Data perception and data understanding?
Perception is all about recognition in its most basic form. It’s the bit in our brains which translates swirly lines and dots and circles into meaningful letters in the English language. It’s also the bit that has to struggle with differentiating between “i” and “j” or “b” and “h” so that we don’t end up wishing people “bappy hjrthdays” or catching a “fjshes” on a “fjshjng book”.
Understanding, however, is all about meaning. It’s the bit that comes in after perception has done its job (assuming that it gets it right!) and figures out, say, that the word “fishing” in “fishing for compliments” has nothing to do with the word “fishing” when you’re fishing in the sea.
Where the difference in perception and understanding starts to get muddied is that both the providers of OCR based solutions and we, ourselves, at CloudTrade, offer services which are based on a combination of both of these technologies.

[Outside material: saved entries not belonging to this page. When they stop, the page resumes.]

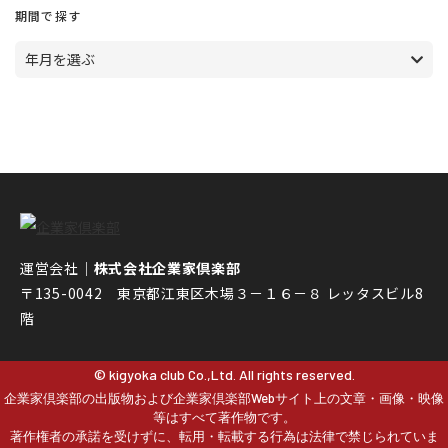
期間で探す
年月を選ぶ
運営会社｜
株式会社企業家倶楽部
〒135-0042 東京都江東区木場３－１６－８ レッタスビル8
階
© kigyoka club Co.,Ltd. All rights reserved.
企業家倶楽部の出版物および企業家倶楽部Webサイト上の文章・画像・映像
等はすべて著作物です。
著作権者の承諾を受けずに、転用・転載する行為は法律で禁じられていま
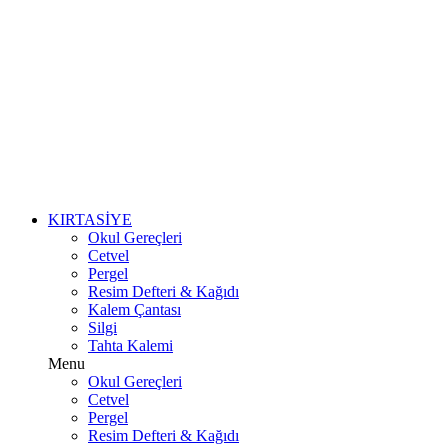
KIRTASİYE
Okul Gereçleri
Cetvel
Pergel
Resim Defteri & Kağıdı
Kalem Çantası
Silgi
Tahta Kalemi
Menu
Okul Gereçleri
Cetvel
Pergel
Resim Defteri & Kağıdı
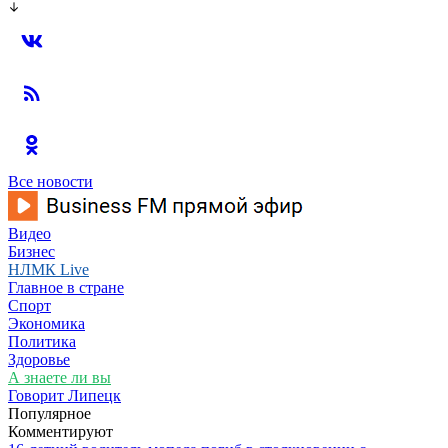
Все новости
Видео
Бизнес
НЛМК Live
Главное в стране
Спорт
Экономика
Политика
Здоровье
А знаете ли вы
Говорит Липецк
Популярное
Комментируют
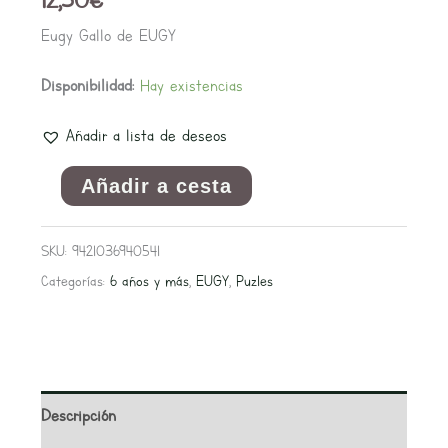
Eugy Gallo de EUGY
Disponibilidad:
Hay existencias
Añadir a lista de deseos
Añadir a cesta
SKU:
9421036940541
Categorías:
6 años y más
,
EUGY
,
Puzles
Descripción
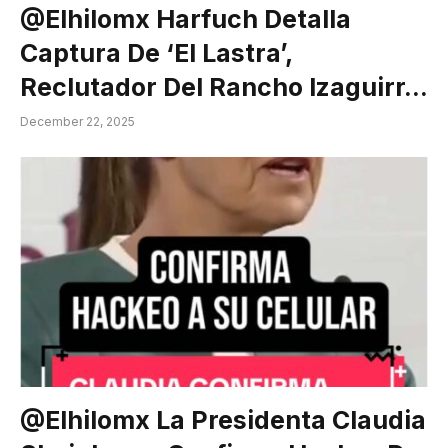
@elhilomx Harfuch Detalla
Captura De ‘El Lastra’,
Reclutador Del Rancho Izaguirr…
December 22, 2025
@elhilomx La Presidenta Claudia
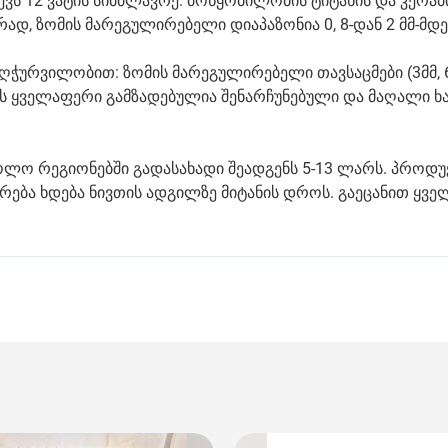
ქვს 12 ვატის სიმძლავრე. მოწყობილობის ტიტანის და კერამ
დ, ზომის მარეგულირებელი დიაპაზონია 0, 8-დან 2 მმ-მდე
ჭურვილობით: ზომის მარეგულირებელი თავსაცმები (3მმ, 6მ
. ეს ყველაფერი გამზადებულია შენარჩუნებული და მაღალი ხ
ოლო რეგიონებში გადასახადი შეადგენს 5-13 ლარს. პროდუ
ება ხდება ნივთის ადგილზე მიტანის დროს. გაეცანით ყვე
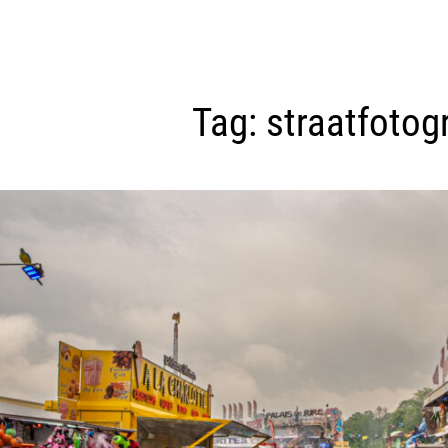
Tag:
straatfotogr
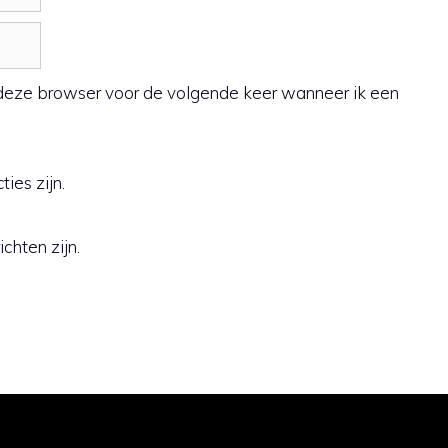
n deze browser voor de volgende keer wanneer ik een
ies zijn.
chten zijn.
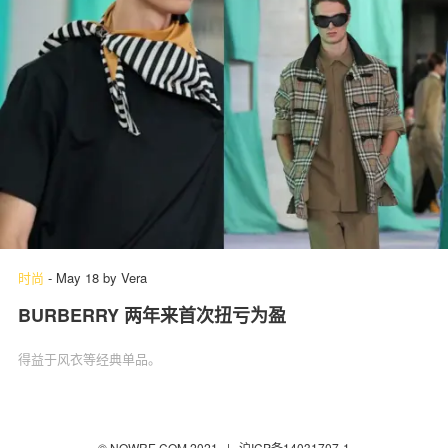
时尚
-
May 18
by
Vera
BURBERRY 两年来首次扭亏为盈
得益于风衣等经典单品。
© NOWRE.COM 2021 |
沪ICP备14031707-1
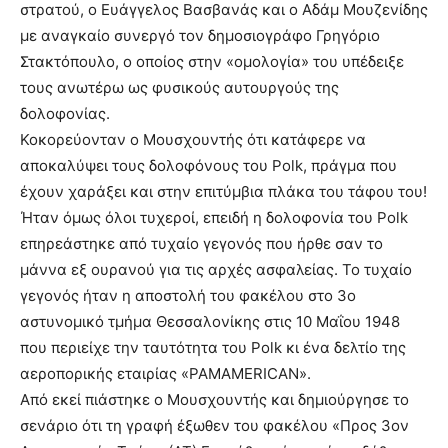
στρατού, ο Ευάγγελος Βασβανάς και ο Αδάμ Μουζενίδης
με αναγκαίο συνεργό τον δημοσιογράφο Γρηγόριο
Στακτόπουλο, ο οποίος στην «ομολογία» του υπέδειξε
τους ανωτέρω ως φυσικούς αυτουργούς της
δολοφονίας.
Κοκορεύονταν ο Μουσχουντής ότι κατάφερε να
αποκαλύψει τους δολοφόνους του Polk, πράγμα που
έχουν χαράξει και στην επιτύμβια πλάκα του τάφου του!
Ήταν όμως όλοι τυχεροί, επειδή η δολοφονία του Polk
επηρεάστηκε από τυχαίο γεγονός που ήρθε σαν το
μάννα εξ ουρανού για τις αρχές ασφαλείας. Το τυχαίο
γεγονός ήταν η αποστολή του φακέλου στο 3ο
αστυνομικό τμήμα Θεσσαλονίκης στις 10 Μαΐου 1948
που περιείχε την ταυτότητα του Polk κι ένα δελτίο της
αεροπορικής εταιρίας «PAMAMERICAN».
Από εκεί πιάστηκε ο Μουσχουντής και δημιούργησε το
σενάριο ότι τη γραφή έξωθεν του φακέλου «Προς 3ον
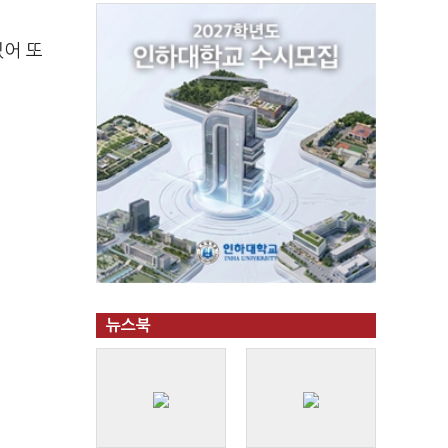
있어 또
뉴스북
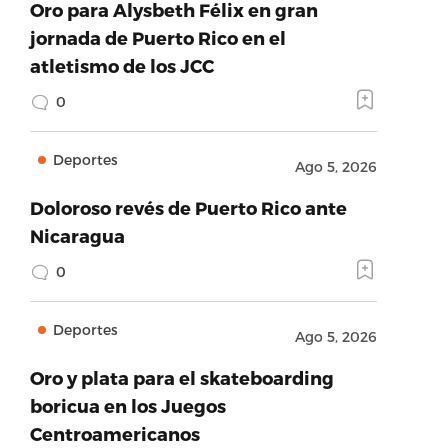
Oro para Alysbeth Félix en gran
jornada de Puerto Rico en el
atletismo de los JCC
0
Deportes
Ago 5, 2026
Doloroso revés de Puerto Rico ante
Nicaragua
0
Deportes
Ago 5, 2026
Oro y plata para el skateboarding
boricua en los Juegos
Centroamericanos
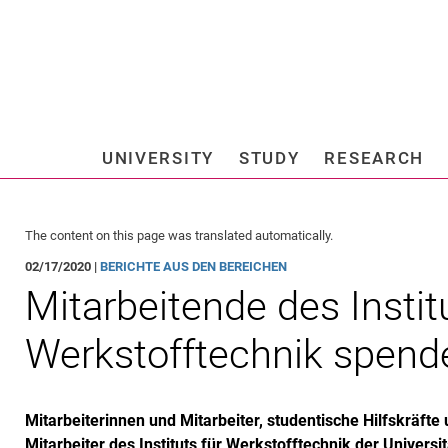
Jump directly to: content
Jump directly to: search
Jump directly to: main navi
Search e
UNIVERSITY
STUDY
RESEARCH
Universi
The content on this page was translated automatically.
02/17/2020 |
BERICHTE AUS DEN BEREICHEN
Mitarbeitende des Instit
Werkstofftechnik spende
Mitarbeiterinnen und Mitarbeiter, studentische Hilfskräft
Mitarbeiter des Instituts für Werkstofftechnik der Univer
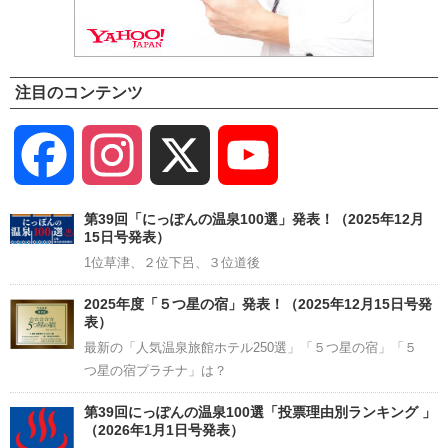
注目のコンテンツ
Facebook
Instagram
X
YouTube
Channel
第39回「にっぽんの温泉100選」発表！（2025年12月
15日号発表）
1位草津、２位下呂、３位道後
2025年度「５つ星の宿」発表！（2025年12月15日号発
表）
最新の「人気温泉旅館ホテル250選」「５つ星の宿」「５
つ星の宿プラチナ」は？
第39回にっぽんの温泉100選「投票理由別ランキング 」
（2026年1月1日号発表）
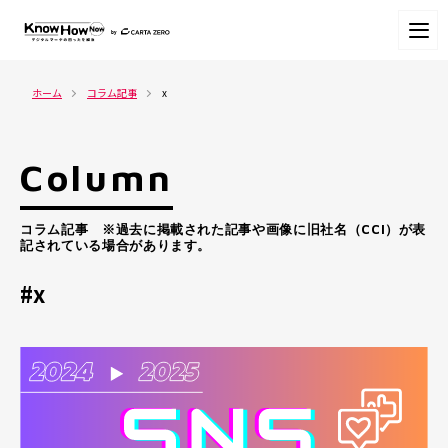
ホーム
コラム記事
x
Column
コラム記事 ※過去に掲載された記事や画像に旧社名（CCI）が表
記されている場合があります。
#x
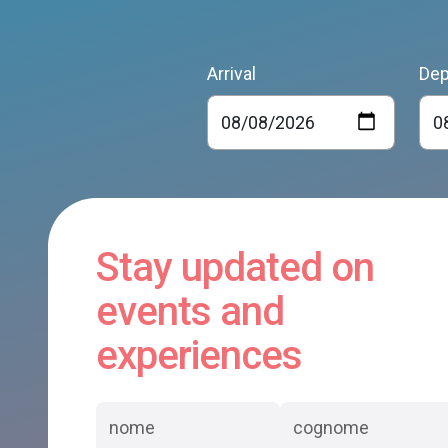
Arrival
Dep
Stay updated on
events and
experiences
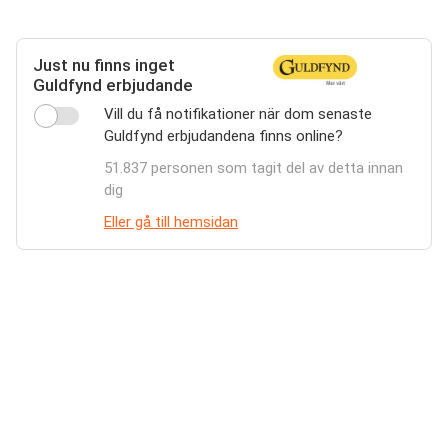
Just nu finns inget
Guldfynd erbjudande
Vill du få notifikationer när dom senaste
Guldfynd erbjudandena finns online?
51.837 personen som tagit del av detta innan
dig
Eller gå till hemsidan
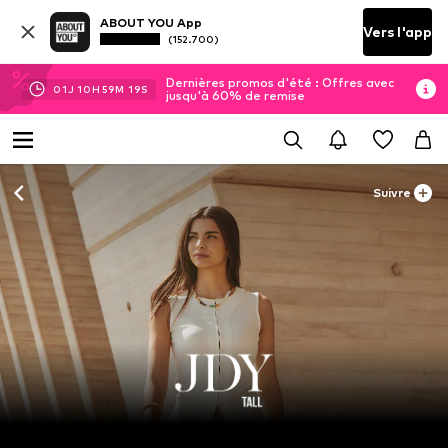
ABOUT YOU App
Vers l'app
(152.700)
Dernières promos d'été : Offres avec
01
J
10
H
59
M
18
S
jusqu'à 60% de remise
Suivre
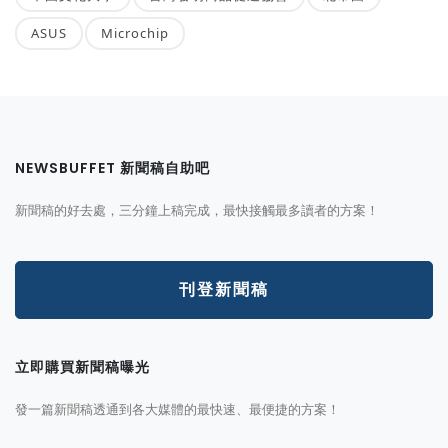
ASUS
Microchip
NEWSBUFFET 新聞稿自助吧
新聞稿的好去處，三分鐘上稿完成，最快接觸最多讀者的方案！
刊登新聞稿
立即購買新聞稿曝光
發一篇新聞稿透通到各大媒體的最快速、最便捷的方案！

You can’t have one without the other
You can’t, after all, have understanding without perception (unless you’re some sort of yogi floating on a mat over the Himalayas), or perception without understanding (imagine trying to find your way around the Tokyo underground system when you don’t speak Japanese).
CloudTrade and OCR-based solutions need to use both of these elements because providing this service means not only extracting the right numbers and letters from those documents that are sent to CloudTrade but also understanding them well enough to explain that, for example, “quantity 1” in an order line next to “car mats” is probably referring to a pack of 4 whereas the same phrase next to “Lamborghini Veneno Roadster” is unlikely to be referring to a pack of 4 of them at all.
Traditionally, OCR-based solutions have focussed on the perception side of the problem because that is where they have invested the bulk of their R&D, leaving the understanding part to be provided mostly by humans.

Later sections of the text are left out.